WORK TASK | From the data, return each line holding the word "Park".

EXTRACTED RECORDS |

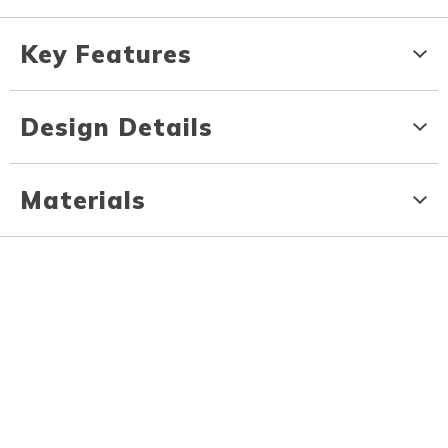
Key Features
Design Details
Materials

...

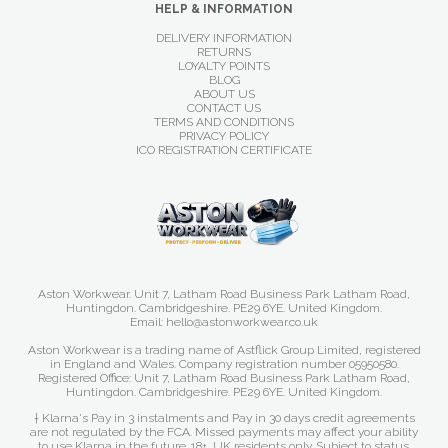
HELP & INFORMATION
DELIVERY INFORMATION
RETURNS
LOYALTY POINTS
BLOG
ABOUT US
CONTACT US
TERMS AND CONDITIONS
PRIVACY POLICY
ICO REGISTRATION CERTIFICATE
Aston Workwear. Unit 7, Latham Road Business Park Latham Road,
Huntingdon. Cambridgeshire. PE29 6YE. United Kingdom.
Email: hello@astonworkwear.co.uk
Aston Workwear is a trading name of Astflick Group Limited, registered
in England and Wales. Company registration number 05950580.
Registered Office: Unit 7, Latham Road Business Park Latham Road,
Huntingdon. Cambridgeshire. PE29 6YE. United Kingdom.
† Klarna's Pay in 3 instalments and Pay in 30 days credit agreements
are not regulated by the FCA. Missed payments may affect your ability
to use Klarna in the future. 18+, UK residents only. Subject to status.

SOLUTION |
Aston Workwear. Unit 7, Latham Road Business Park Latham Road,
Registered Office: Unit 7, Latham Road Business Park Latham Road,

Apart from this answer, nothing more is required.